Gonca Kocabaş – Senim Tanay Karakuş / Milliyet.com.tr – Türkiye’nin de içinde bulunduğu, dünyanın dört bir yanından ülkelerde yapılan araştırmaya nazaran, insanların pandemi devrinde yaşadıkları ikili alaka sıkıntılarında birbirleriyle hemfikir oldukları gözlemlendi. Birden fazla insanın benzeri kıssası vardı ve pandemi periyodunun uzamasıyla bir arada cinsel manada problemler yaşıyorlardı. ABD merkezli çalışmayı yürüten Indiana Üniversitesi’ne bağlı Kinsey Enstitüsü’nden psikolog ve araştırma vazifelisi Justin Lehmiller, “Bence en büyük neden, pek çok insanın çok gerilimli olmasıydı” diye konuşuyor.

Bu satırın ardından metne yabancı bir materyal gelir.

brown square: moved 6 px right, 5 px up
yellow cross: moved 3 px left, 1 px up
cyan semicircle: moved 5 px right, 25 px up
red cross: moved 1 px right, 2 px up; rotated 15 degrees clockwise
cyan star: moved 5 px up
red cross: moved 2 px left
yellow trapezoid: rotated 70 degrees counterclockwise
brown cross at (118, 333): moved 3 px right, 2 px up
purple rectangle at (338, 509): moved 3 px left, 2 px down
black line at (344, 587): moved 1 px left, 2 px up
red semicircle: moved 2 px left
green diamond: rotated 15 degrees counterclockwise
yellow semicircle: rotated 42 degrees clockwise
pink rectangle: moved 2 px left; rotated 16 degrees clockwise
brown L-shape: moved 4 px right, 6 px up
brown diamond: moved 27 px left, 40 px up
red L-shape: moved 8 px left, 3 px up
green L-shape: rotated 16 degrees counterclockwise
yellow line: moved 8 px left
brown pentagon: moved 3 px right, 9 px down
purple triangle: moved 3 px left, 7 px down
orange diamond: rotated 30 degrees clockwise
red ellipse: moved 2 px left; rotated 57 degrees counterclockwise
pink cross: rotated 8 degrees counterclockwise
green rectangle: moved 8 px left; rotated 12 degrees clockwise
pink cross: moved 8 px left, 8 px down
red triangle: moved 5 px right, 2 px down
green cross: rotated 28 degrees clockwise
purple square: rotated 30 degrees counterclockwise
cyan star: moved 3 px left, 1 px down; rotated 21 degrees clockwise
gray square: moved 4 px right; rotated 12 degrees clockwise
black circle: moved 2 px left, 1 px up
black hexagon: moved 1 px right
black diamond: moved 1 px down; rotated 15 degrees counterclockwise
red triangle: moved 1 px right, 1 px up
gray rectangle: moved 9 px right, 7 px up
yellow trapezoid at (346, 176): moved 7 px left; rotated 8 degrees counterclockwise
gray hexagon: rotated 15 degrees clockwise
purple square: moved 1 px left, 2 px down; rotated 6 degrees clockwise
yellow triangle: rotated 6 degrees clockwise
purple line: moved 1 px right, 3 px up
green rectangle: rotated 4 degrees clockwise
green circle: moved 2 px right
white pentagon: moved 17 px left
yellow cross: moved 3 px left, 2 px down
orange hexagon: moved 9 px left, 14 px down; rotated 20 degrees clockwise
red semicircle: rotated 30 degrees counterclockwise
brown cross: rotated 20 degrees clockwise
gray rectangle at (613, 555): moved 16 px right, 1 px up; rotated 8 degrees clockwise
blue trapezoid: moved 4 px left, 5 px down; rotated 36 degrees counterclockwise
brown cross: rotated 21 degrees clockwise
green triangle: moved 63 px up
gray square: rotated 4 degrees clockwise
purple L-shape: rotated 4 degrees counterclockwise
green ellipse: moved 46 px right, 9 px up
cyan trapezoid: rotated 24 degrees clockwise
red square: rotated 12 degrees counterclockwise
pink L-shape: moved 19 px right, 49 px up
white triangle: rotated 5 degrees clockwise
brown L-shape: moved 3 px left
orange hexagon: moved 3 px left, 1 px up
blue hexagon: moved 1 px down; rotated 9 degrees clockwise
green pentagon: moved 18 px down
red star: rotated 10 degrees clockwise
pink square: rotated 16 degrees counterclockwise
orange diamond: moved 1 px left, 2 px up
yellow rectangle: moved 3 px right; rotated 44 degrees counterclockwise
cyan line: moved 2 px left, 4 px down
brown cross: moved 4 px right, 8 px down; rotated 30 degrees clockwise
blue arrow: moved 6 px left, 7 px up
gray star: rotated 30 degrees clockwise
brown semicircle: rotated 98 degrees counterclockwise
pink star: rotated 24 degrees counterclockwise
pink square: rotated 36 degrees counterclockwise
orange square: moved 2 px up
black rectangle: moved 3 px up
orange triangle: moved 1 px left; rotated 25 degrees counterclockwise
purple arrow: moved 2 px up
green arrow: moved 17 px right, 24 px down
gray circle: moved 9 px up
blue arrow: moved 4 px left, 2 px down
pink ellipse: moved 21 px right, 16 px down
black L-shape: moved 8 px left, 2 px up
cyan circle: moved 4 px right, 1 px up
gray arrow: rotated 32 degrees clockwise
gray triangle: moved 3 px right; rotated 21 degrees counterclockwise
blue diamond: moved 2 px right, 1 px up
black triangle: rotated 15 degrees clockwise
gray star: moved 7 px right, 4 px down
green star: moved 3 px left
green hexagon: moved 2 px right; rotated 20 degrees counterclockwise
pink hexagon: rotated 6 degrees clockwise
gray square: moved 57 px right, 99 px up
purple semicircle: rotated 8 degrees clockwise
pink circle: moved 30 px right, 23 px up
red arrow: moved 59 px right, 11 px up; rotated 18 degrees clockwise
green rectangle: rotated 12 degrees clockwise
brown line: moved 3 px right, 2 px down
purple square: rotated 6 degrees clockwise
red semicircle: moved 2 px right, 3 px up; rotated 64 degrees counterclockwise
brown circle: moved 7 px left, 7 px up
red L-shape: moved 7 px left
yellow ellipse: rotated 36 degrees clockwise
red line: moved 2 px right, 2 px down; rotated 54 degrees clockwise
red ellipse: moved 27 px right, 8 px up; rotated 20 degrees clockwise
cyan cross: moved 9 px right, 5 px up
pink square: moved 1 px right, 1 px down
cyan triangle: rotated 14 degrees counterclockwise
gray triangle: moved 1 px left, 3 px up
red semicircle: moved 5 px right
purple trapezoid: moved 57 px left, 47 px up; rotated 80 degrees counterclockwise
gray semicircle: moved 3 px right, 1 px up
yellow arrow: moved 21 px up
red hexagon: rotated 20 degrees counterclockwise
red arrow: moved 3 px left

Birden fazla insan için pandemi sebebiyle zarurî kılınan karantinalar hem belirsizlik hem de bir endişe atmosferi yarattı. Daha evvel karşılaşmadığımız bu hastalıkla ilgili duyulan telaş, finansal güvensizlik, yalnızlık ya da eskisinden çok bir arada vakit geçirme üzere bir dizi meseleyle karşılaştık. Konutta bir bebek varsa onun bakımı, okulların kapalı olması, hem çalışıp hem de aile içindeki sorumluluklarımızı yerine getirme eforu birçok beşerde yetersizlik hissine ve tükenmişliğe sebep oldu. Bu da beraberinde gerilimli bir ömrü getirdi. Tüm bunlar da bireylerin cinsel hayatlarında dikkate bedel bir düşüşe neden oldu.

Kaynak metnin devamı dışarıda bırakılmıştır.